Is this the most open World Cup for a generation?

Even if you’re not glued to the television like the large majority of the nation, chances are that you’ve had a sneaky look at how the 2018 World Cup is progressing in Russia. With Germany failing to reach the knockout stages of the competition for the first time in 80 years after a 2-0 defeat to South Korea, many are now remarking that this is the most difficult to predict World Cup in years. But are they right and, if so, why is this the case?

It’s worth pointing out that as defending champions, Germany’s fate looked to be sealed before a ball was even kicked. Since a unified Germany managed to make it to the quarter-final stage in 1994 after West Germany’s Italia 90 triumph, no defending champion from the European continent has managed to escape the group stage of the competition – France, Italy and Spain have all succumbed to the same fate in recent years and were arguably much more fancied in their respective tournaments than the Germans were in Russia this year.

One of the best indicators of just how open this year’s tournament is lies in odds relating to the outright winner of the tournament.

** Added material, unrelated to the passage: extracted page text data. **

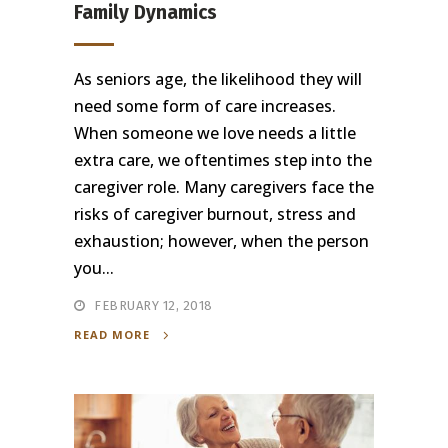
Family Dynamics
As seniors age, the likelihood they will
need some form of care increases.
When someone we love needs a little
extra care, we oftentimes step into the
caregiver role. Many caregivers face the
risks of caregiver burnout, stress and
exhaustion; however, when the person
you...
FEBRUARY 12, 2018
READ MORE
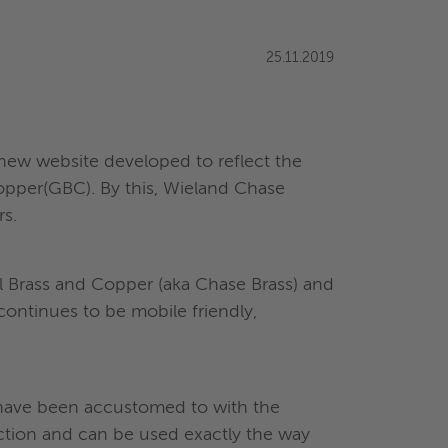
25.11.2019
new website developed to reflect the
opper(GBC). By this, Wieland Chase
s.
l Brass and Copper (aka Chase Brass) and
 continues to be mobile friendly,
y have been accustomed to with the
ction and can be used exactly the way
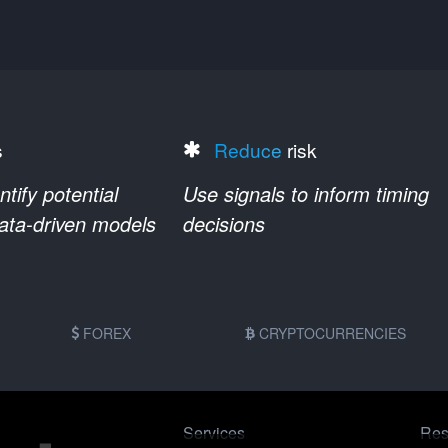
s
Reduce
risk
ify potential
Use signals to inform timing
data-driven models
decisions
FOREX
CRYPTOCURRENCIES
Services
Res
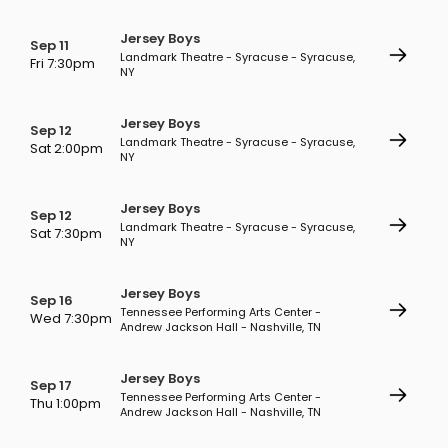
Jersey Boys
Sep 11
Landmark Theatre - Syracuse - Syracuse,
Fri 7:30pm
NY
Jersey Boys
Sep 12
Landmark Theatre - Syracuse - Syracuse,
Sat 2:00pm
NY
Jersey Boys
Sep 12
Landmark Theatre - Syracuse - Syracuse,
Sat 7:30pm
NY
Jersey Boys
Sep 16
Tennessee Performing Arts Center -
Wed 7:30pm
Andrew Jackson Hall - Nashville, TN
Jersey Boys
Sep 17
Tennessee Performing Arts Center -
Thu 1:00pm
Andrew Jackson Hall - Nashville, TN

When scanning through FIFA World Cup betting advice on Betfair for example, it’s easy to see that bookmakers see teams as much of a muchness, re-enforcing most people’s opinions that this year’s tournament contains no standout team, with Brazil and Spain sitting on similar odds. In addition to this, footballing superpowers such as Uruguay and Argentina find themselves behind teams such as Croatia and England in the betting pecking order, which further signifies that the engravers may have to wait until the final whistle before they start etching the name of the winner onto the iconic Jules Rimet trophy.

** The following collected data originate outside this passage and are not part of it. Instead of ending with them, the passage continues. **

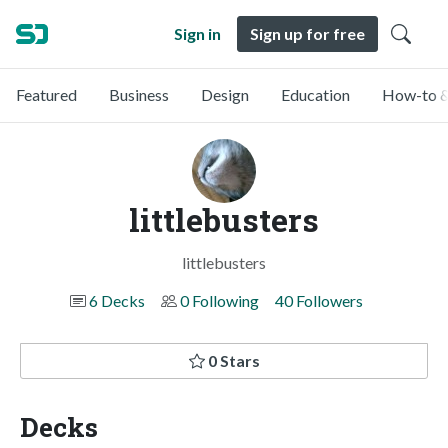
Sign in
Sign up for free
Featured
Business
Design
Education
How-to &
littlebusters
littlebusters
6 Decks
0 Following
40 Followers
0 Stars
Decks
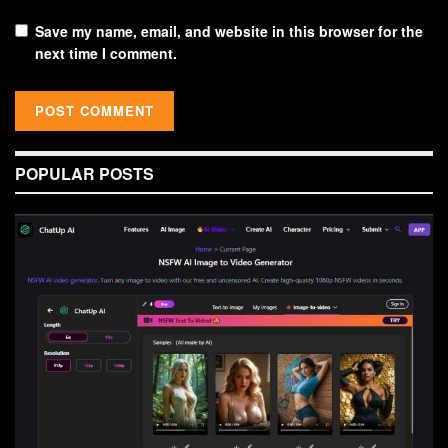
Save my name, email, and website in this browser for the
next time I comment.
POPULAR POSTS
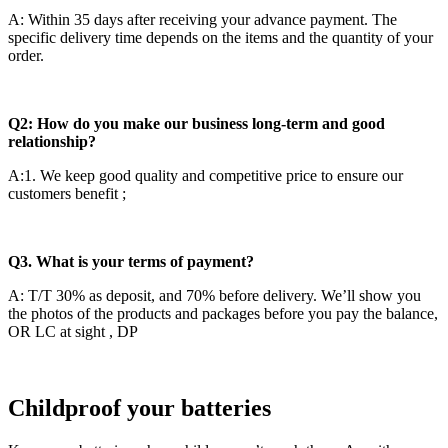
A: Within 35 days after receiving your advance payment. The
specific delivery time depends on the items and the quantity of your
order.
Q2: How do you make our business long-term and good
relationship?
A:1. We keep good quality and competitive price to ensure our
customers benefit ;
Q3. What is your terms of payment?
A: T/T 30% as deposit, and 70% before delivery. We’ll show you
the photos of the products and packages before you pay the balance,
OR LC at sight , DP
Childproof your batteries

If there’s one thing has become evident after watching the final group games of this year’s tournament, it’s that good defending is at a premium – the fact that Uruguay have showed the most defensive steel speaks volumes about just how bad everyone else has been at the back. From Egyptian defender Ahmed Fahti slicing home a quite comical own goal against the Russians, to Colombia’s Carlos Sanchez earning a straight red card for the sort of handled goal-line clearance Gordon Banks would be proud of, there have been plenty of moments which wouldn’t look out of place on a footballing gaffes DVD. Perhaps we’re missing the Azzuri more than we thought after all? Come back Italy – all is forgiven.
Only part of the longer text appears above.